Я чуть было не выпалил: «Скоро мы посмотрим, насколько быстро», — но сдержался, так как это вызвало бы неловкую паузу.
— И все закончилось, — продолжала она. — Вертолет исчез, и я снова осталась одна в полной тишине. Я прошла еще шагов двадцать, видимо, не чувствуя боли из-за шока. А потом нашла дротик.
— Какой дротик?
— Тот, что предназначался для оборотня. Но попали они в меня. Очевидно транквилизатор, так как секунду спустя я уже отключилась.
— Ты сохранила его?
— Это было бы умно, да? Но когда ты вдруг обнаруживаешь, что из тебя что-то торчит, ты немедленно вытаскиваешь это и бросаешь куда подальше. Может, это признак глупости. Но я так и сделала.
Дротик? Это Охота. Тут не пускают дротики, тут убивают. Тут отрезают голову. Альфонс Маккар был одной из жертв Эллиса. Грейнер был в то время в Канаде, выслеживал Вольфганга. Разве в деле было сказано что-то о том, чтобы стрелять дротиками и брать живьем? Если так, то я этого не помню.
— Не знаю, сколько времени я пробыла в отключке. Когда я очнулась, все еще было темно, но луна поднялась выше. Я лежала не совсем в том месте, где отключилась. Видимо, пыталась ползти. Я вернулась к дороге и прошла две мили до Арлетт. Я всерьез думала, что умерла и что это загробная жизнь. К тому времени как я дотащилась до городишка, мои раны уже начали зарастать. На следующее утро от них не осталось и следа. Но зачем я рассказываю, ведь ты знаешь, как это бывает. Я до сих пор иногда чувствую колющую боль. Как будто там маленькая заноза… О, я почувствовала, как текила дошла до кончиков пальцев на ногах.

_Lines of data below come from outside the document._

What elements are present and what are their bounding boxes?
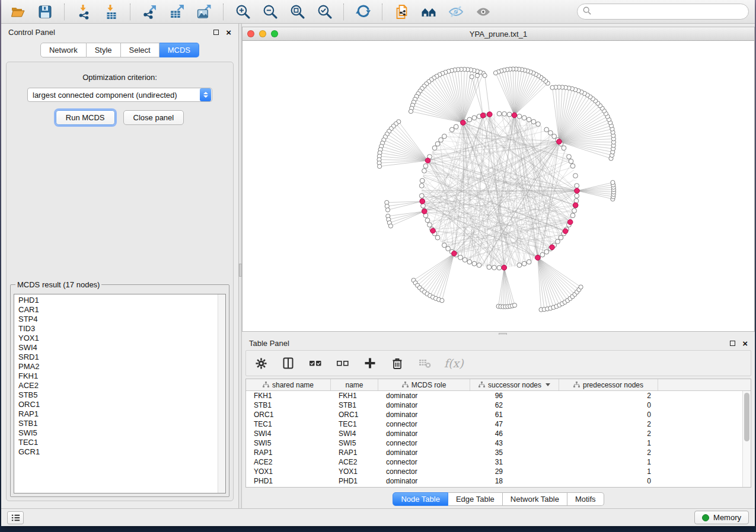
import-network-icon[interactable] <box>73 3 94 21</box>
export-network-icon[interactable] <box>139 3 160 21</box>
tab-node-table[interactable]: Node Table <box>393 492 448 506</box>
column-type-icon <box>263 382 269 388</box>
export-table-icon[interactable] <box>166 3 187 21</box>
table-row[interactable]: SWI5SWI5connector431 <box>246 438 742 448</box>
table-cell: STB1 <box>246 401 331 409</box>
mcds-result-item[interactable]: ACE2 <box>18 381 225 390</box>
select-all-rows-icon[interactable] <box>308 355 323 371</box>
run-mcds-button[interactable]: Run MCDS <box>56 110 115 125</box>
mcds-result-item[interactable]: FKH1 <box>18 371 225 381</box>
tab-network-table[interactable]: Network Table <box>503 492 567 506</box>
network-titlebar[interactable]: YPA_prune.txt_1 <box>243 27 754 41</box>
table-settings-gear-icon[interactable] <box>253 355 269 371</box>
table-cell: 0 <box>559 411 658 419</box>
zoom-out-icon[interactable] <box>259 3 280 21</box>
tab-style[interactable]: Style <box>87 43 121 57</box>
table-cell: ACE2 <box>331 458 378 466</box>
tab-mcds[interactable]: MCDS <box>160 43 199 57</box>
search-box[interactable] <box>577 4 749 20</box>
close-panel-icon[interactable]: × <box>226 28 231 37</box>
mcds-result-item[interactable]: SWI4 <box>18 343 225 352</box>
result-list-scrollbar[interactable] <box>218 294 225 493</box>
first-neighbors-icon[interactable] <box>418 3 439 21</box>
column-header-mcds-role[interactable]: MCDS role <box>378 379 470 390</box>
hide-selected-icon[interactable] <box>445 3 467 21</box>
tab-select[interactable]: Select <box>121 43 160 57</box>
float-table-panel-icon[interactable] <box>730 341 735 346</box>
table-cell: 31 <box>470 458 559 466</box>
add-column-icon[interactable] <box>362 355 378 371</box>
control-panel: Control Panel × Network Style Select MCD… <box>1 24 238 508</box>
table-cell: 2 <box>559 420 658 428</box>
table-panel-title: Table Panel <box>249 339 289 348</box>
mcds-result-item[interactable]: RAP1 <box>18 409 225 419</box>
table-row[interactable]: STB1STB1dominator620 <box>246 400 742 410</box>
deselect-all-rows-icon[interactable] <box>335 355 350 371</box>
table-scrollbar[interactable] <box>742 391 751 487</box>
mcds-result-item[interactable]: PHD1 <box>18 296 225 305</box>
mcds-result-item[interactable]: GCR1 <box>18 447 225 457</box>
mcds-result-item[interactable]: STP4 <box>18 315 225 324</box>
zoom-in-icon[interactable] <box>232 3 253 21</box>
show-columns-icon[interactable] <box>280 355 296 371</box>
mcds-result-item[interactable]: STB5 <box>18 390 225 400</box>
mcds-result-item[interactable]: STB1 <box>18 419 225 428</box>
mcds-result-item[interactable]: TEC1 <box>18 438 225 447</box>
import-table-icon[interactable] <box>100 3 122 21</box>
float-panel-icon[interactable] <box>213 30 219 35</box>
tab-edge-table[interactable]: Edge Table <box>448 492 503 506</box>
search-input[interactable] <box>595 7 743 16</box>
mcds-result-item[interactable]: CAR1 <box>18 305 225 315</box>
table-scrollbar-thumb[interactable] <box>744 393 749 441</box>
mcds-result-item[interactable]: SWI5 <box>18 428 225 438</box>
export-image-icon[interactable] <box>193 3 215 21</box>
table-cell: 61 <box>470 411 559 419</box>
table-row[interactable]: PHD1PHD1dominator180 <box>246 476 742 486</box>
save-session-icon[interactable] <box>34 3 56 21</box>
column-header-successor-nodes[interactable]: successor nodes <box>470 379 559 390</box>
column-header-predecessor-nodes[interactable]: predecessor nodes <box>559 379 658 390</box>
zoom-selected-icon[interactable] <box>314 3 335 21</box>
table-row[interactable]: TEC1TEC1connector472 <box>246 419 742 429</box>
close-table-panel-icon[interactable]: × <box>742 339 748 348</box>
table-cell: 1 <box>559 467 658 476</box>
table-cell: SWI5 <box>331 439 378 447</box>
zoom-fit-icon[interactable] <box>286 3 308 21</box>
memory-button[interactable]: Memory <box>694 511 749 524</box>
mcds-result-item[interactable]: TID3 <box>18 324 225 334</box>
mcds-result-item[interactable]: YOX1 <box>18 334 225 343</box>
table-panel: Table Panel × <box>242 335 755 508</box>
table-row[interactable]: ACE2ACE2connector311 <box>246 457 742 467</box>
apply-layout-icon[interactable] <box>352 3 374 21</box>
table-row[interactable]: YOX1YOX1connector291 <box>246 467 742 476</box>
mcds-result-item[interactable]: ORC1 <box>18 400 225 409</box>
show-all-icon[interactable] <box>473 3 494 21</box>
criterion-dropdown[interactable]: largest connected component (undirected) <box>27 88 212 102</box>
table-cell: dominator <box>378 411 470 419</box>
network-canvas[interactable] <box>243 41 754 331</box>
criterion-value: largest connected component (undirected) <box>28 91 200 100</box>
column-header-shared-name[interactable]: shared name <box>246 379 331 390</box>
table-cell: 47 <box>470 420 559 428</box>
optimization-criterion-label: Optimization criterion: <box>7 73 233 82</box>
table-cell: connector <box>378 420 470 428</box>
clone-network-icon[interactable] <box>391 3 412 21</box>
table-row[interactable]: SWI4SWI4dominator462 <box>246 429 742 438</box>
network-view-window: YPA_prune.txt_1 <box>242 27 755 332</box>
mcds-result-list[interactable]: PHD1CAR1STP4TID3YOX1SWI4SRD1PMA2FKH1ACE2… <box>14 294 226 493</box>
table-row[interactable]: ORC1ORC1dominator610 <box>246 410 742 419</box>
mcds-result-item[interactable]: SRD1 <box>18 352 225 362</box>
tab-network[interactable]: Network <box>40 43 87 57</box>
mcds-result-item[interactable]: PMA2 <box>18 362 225 371</box>
close-panel-button[interactable]: Close panel <box>123 110 184 125</box>
table-row[interactable]: RAP1RAP1dominator352 <box>246 448 742 457</box>
delete-column-icon[interactable] <box>390 355 405 371</box>
column-header-name[interactable]: name <box>331 379 378 390</box>
show-task-history-button[interactable] <box>7 511 24 524</box>
table-cell: dominator <box>378 401 470 409</box>
open-file-icon[interactable] <box>7 3 28 21</box>
tab-motifs[interactable]: Motifs <box>567 492 604 506</box>
table-cell: ACE2 <box>246 458 331 466</box>
table-row[interactable]: FKH1FKH1dominator962 <box>246 391 742 400</box>
table-cell: connector <box>378 458 470 466</box>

В этот момент Манхэттен затих и обратил все свое сверкающее внимание на нас. Я ощутил размеры комнаты, дороги на улице, потертые изгороди на шоссе, уходящих во все стороны этой огромной страны. И мы на кровати — теплые, как банка меда на солнце. Я так легко погрузился в этот беззаботный мир. Но теперь, когда мы прошли через первую стадию опьяняющего секса, все пугающие вопросы всплыли наружу.
— Вирус, — телепатически продолжила она мою мысль. — Почему я, после целых, как ты говоришь, ста пятидесяти лет?..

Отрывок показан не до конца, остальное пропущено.